* Task to complete: The answer is all of the entries below, repeated exactly and free of pictures.

BEGIN Supplied information

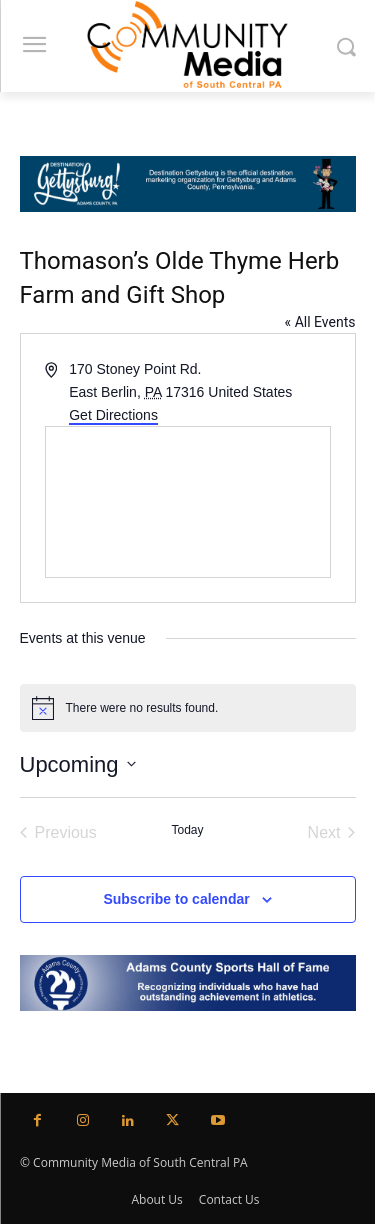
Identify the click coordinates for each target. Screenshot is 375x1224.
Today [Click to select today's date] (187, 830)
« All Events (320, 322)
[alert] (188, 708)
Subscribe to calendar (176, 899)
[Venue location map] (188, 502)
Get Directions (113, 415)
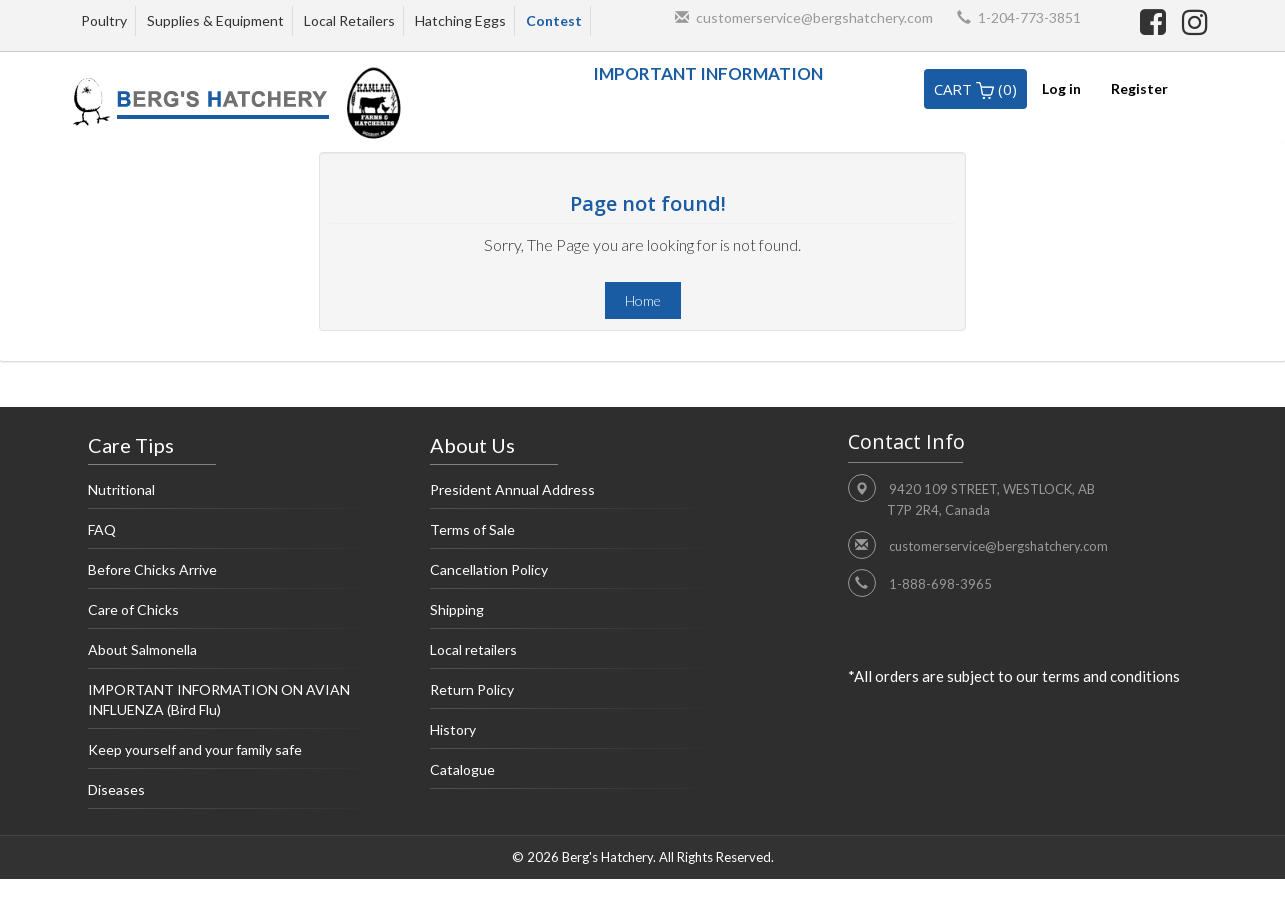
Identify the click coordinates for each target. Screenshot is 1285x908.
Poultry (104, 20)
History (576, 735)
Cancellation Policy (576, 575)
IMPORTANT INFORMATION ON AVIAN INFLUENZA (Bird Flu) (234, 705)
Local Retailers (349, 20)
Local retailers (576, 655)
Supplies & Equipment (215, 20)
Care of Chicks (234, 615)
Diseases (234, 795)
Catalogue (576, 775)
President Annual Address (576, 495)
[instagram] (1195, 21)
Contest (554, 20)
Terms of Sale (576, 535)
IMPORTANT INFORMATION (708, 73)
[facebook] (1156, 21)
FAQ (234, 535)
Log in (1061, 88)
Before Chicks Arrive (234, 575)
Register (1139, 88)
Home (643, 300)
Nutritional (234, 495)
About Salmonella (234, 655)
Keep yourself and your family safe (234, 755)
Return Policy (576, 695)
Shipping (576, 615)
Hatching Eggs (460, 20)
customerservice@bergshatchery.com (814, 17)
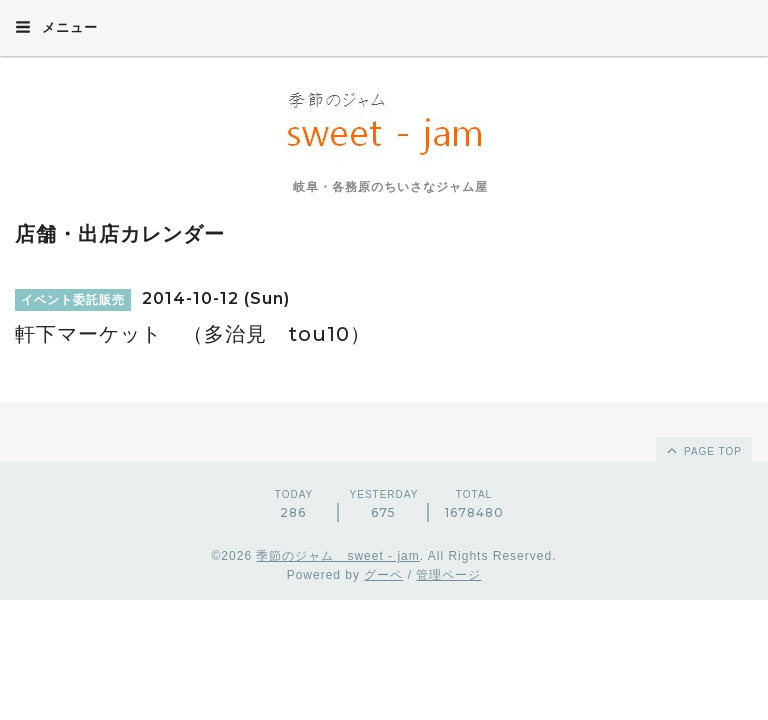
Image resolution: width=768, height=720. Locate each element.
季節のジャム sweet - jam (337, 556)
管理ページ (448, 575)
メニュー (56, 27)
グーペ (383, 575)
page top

END Supplied information

* Response to the exercise:
Identify the click coordinates for each target. Screenshot is 375x1224.
Today [Click to select today's date] (187, 830)
« All Events (320, 322)
[alert] (188, 708)
Subscribe to calendar (176, 899)
[Venue location map] (188, 502)
Get Directions (113, 415)
Identify the click coordinates for each target. Screenshot is 1285x908.
Poultry (104, 20)
History (576, 735)
Cancellation Policy (576, 575)
IMPORTANT INFORMATION ON AVIAN INFLUENZA (Bird Flu) (234, 705)
Local Retailers (349, 20)
Local retailers (576, 655)
Supplies & Equipment (215, 20)
Care of Chicks (234, 615)
Diseases (234, 795)
Catalogue (576, 775)
President Annual Address (576, 495)
[instagram] (1195, 21)
Contest (554, 20)
Terms of Sale (576, 535)
IMPORTANT INFORMATION (708, 73)
[facebook] (1156, 21)
FAQ (234, 535)
Log in (1061, 88)
Before Chicks Arrive (234, 575)
Register (1139, 88)
Home (643, 300)
Nutritional (234, 495)
About Salmonella (234, 655)
Keep yourself and your family safe (234, 755)
Return Policy (576, 695)
Shipping (576, 615)
Hatching Eggs (460, 20)
customerservice@bergshatchery.com (814, 17)
Image resolution: width=768, height=720. Locate each element.
季節のジャム sweet - jam (337, 556)
管理ページ (448, 575)
メニュー (56, 27)
グーペ (383, 575)
page top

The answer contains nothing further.